Recycled toilet water is just as tasty as bottled water, according to a new study.
In the first ever 'blind' test of 'toilet to tap' water, volunteers even admitted they preferred it to drinking tap water.
Scientists at the University of California, Riverside, today called for marketing campaigns to make sewage water 'less scary'.
They claim people have to accept drinking water that comes directly from toilets amid fears of a global water shortage.
Recycled toilet water is safe to drink because it contains no harmful components, which are all flushed out before it enters the drinking supply.
In the first ever 'blind' taste test of 'toilet to tap' water, volunteers admitted they preferred it to drinking ordinary tap water
Evoking disgust reactions
Daniel Harmon, lead author, said: 'It seems that this term [wastewater], and the idea of recycled water in general, evokes disgust reactions.
'It is important to make recycled water less scary to people who are concerned about it, as it is an important source of water now and in the future.'
How was the study carried out?
The new study, published in the scientific journal Appetite, saw 143 volunteers take part in a 'blind' taste test involving indirect potable reuse (IDR) water.
Researchers placed IDR-treated water, tap water and commercially bottled water in three identical cups that weren't labelled.

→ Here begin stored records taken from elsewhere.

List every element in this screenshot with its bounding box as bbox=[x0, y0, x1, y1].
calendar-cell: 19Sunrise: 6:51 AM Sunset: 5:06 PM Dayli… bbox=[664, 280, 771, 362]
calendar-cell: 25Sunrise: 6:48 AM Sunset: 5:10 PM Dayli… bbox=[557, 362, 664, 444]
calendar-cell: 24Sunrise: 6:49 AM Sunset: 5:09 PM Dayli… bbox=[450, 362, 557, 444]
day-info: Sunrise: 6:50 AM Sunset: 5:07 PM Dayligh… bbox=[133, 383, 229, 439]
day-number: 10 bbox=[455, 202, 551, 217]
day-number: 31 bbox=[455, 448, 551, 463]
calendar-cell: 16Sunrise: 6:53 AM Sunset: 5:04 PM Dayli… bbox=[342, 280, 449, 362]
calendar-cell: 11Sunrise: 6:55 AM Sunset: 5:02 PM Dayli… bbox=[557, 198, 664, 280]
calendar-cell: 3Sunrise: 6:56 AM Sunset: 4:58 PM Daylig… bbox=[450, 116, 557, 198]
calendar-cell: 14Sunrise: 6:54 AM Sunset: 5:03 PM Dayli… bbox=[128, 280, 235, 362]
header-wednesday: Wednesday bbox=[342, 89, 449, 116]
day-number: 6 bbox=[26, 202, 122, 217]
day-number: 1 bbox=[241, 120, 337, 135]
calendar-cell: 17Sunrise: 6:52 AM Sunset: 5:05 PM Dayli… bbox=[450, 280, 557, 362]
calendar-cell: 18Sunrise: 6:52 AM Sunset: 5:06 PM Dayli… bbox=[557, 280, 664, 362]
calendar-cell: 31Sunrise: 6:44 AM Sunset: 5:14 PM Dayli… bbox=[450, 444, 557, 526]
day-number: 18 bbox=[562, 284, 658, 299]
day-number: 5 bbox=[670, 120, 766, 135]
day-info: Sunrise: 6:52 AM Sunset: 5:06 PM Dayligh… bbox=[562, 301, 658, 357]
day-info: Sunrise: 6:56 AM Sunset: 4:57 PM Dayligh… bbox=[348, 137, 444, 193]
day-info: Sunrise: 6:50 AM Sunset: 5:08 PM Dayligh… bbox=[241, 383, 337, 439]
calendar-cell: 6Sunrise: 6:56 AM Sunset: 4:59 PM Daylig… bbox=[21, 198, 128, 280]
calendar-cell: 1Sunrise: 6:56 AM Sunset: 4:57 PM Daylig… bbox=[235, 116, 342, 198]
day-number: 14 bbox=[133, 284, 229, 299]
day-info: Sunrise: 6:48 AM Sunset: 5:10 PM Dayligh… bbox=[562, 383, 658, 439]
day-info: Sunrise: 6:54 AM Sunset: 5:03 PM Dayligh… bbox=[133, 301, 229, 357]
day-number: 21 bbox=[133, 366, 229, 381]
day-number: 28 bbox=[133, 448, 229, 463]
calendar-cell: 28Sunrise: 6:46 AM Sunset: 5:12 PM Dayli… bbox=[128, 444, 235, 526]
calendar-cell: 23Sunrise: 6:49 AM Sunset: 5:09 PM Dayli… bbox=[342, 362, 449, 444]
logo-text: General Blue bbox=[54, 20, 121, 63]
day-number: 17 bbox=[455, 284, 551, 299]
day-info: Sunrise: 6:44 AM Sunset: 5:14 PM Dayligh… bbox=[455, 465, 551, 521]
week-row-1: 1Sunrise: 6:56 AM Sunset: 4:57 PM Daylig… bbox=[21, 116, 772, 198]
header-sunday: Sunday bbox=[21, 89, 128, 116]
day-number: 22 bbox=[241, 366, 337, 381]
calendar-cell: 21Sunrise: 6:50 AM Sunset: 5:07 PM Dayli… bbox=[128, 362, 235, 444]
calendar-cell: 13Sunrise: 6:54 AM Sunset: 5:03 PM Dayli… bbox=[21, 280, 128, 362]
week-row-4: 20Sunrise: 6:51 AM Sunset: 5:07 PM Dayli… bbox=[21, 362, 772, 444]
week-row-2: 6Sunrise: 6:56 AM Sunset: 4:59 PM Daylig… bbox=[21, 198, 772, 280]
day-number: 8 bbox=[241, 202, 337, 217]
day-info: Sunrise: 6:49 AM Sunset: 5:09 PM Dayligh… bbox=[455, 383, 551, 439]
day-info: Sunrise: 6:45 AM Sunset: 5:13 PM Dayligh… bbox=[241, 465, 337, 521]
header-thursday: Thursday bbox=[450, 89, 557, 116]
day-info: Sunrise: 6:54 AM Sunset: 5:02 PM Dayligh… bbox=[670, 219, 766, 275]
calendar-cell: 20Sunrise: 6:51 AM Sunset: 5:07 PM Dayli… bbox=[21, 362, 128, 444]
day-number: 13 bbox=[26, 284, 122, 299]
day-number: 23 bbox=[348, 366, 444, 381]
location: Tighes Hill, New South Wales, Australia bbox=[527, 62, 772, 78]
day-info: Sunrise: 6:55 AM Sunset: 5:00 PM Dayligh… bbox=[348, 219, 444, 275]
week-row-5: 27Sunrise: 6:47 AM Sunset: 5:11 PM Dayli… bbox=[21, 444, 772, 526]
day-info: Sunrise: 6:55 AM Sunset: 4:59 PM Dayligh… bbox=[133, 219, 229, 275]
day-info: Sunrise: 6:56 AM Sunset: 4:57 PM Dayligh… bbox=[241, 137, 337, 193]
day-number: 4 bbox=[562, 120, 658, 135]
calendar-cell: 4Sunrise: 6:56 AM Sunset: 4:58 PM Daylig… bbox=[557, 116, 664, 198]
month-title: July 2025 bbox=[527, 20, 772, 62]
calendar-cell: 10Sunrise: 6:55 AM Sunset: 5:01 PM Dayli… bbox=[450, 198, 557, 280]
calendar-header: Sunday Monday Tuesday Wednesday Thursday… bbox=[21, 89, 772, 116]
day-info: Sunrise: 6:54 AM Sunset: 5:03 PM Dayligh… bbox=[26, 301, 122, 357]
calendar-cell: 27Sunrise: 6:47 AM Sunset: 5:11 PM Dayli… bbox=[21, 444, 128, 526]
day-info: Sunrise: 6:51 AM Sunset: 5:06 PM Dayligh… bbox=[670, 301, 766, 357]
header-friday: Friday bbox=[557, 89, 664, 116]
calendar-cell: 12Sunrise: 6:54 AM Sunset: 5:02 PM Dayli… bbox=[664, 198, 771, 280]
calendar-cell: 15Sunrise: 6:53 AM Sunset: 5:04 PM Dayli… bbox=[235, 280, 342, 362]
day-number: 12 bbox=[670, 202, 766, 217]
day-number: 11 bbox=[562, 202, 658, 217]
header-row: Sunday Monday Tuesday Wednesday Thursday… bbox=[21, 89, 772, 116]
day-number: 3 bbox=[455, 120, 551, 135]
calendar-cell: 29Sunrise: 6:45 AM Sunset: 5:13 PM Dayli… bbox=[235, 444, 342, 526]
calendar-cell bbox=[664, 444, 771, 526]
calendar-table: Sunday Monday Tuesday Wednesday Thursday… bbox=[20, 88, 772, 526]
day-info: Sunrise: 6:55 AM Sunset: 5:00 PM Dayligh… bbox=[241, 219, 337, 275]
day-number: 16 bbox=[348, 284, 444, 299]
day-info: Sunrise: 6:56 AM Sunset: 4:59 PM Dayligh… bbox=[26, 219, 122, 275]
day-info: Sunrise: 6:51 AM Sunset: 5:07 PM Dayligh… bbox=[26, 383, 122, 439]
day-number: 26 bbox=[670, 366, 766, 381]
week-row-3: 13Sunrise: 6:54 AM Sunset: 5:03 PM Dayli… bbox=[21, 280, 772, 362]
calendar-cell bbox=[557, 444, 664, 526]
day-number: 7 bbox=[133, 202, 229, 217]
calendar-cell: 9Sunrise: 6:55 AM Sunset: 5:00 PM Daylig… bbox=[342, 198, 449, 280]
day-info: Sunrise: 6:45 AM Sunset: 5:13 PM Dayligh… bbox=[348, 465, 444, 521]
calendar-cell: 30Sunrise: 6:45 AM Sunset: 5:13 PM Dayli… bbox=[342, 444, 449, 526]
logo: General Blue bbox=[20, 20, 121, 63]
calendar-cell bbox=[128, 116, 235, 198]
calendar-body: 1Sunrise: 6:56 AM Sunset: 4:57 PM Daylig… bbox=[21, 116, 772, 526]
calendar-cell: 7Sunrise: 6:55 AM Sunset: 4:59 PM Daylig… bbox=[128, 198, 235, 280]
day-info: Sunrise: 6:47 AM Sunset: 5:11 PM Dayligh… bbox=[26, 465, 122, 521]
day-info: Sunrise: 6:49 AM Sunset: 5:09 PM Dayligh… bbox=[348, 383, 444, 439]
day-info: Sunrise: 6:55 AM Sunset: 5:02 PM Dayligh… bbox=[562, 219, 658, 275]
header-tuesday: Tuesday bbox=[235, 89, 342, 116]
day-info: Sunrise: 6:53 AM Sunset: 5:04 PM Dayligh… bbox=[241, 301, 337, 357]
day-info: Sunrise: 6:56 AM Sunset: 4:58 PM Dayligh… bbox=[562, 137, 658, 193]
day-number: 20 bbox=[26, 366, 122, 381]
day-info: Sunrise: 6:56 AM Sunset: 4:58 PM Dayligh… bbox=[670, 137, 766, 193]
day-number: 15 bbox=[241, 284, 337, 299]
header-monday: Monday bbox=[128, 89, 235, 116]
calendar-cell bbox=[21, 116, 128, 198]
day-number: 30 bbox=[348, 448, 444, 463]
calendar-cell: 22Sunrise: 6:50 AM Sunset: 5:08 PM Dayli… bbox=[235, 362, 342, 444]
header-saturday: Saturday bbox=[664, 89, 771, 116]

Participants were then asked to rank the taste of each of the three different types of waters on a scale ranging from one to five.
What did the study find?
The researchers, who thought the waters would score equally, were baffled when tap water emerged as the least preferred option.
Volunteers who were branded as nervous or anxious were found to like the taste of the IDR-treated and bottled water more.
However, participants defined as being more open to new experiences were found to find little difference in taste between the three samples.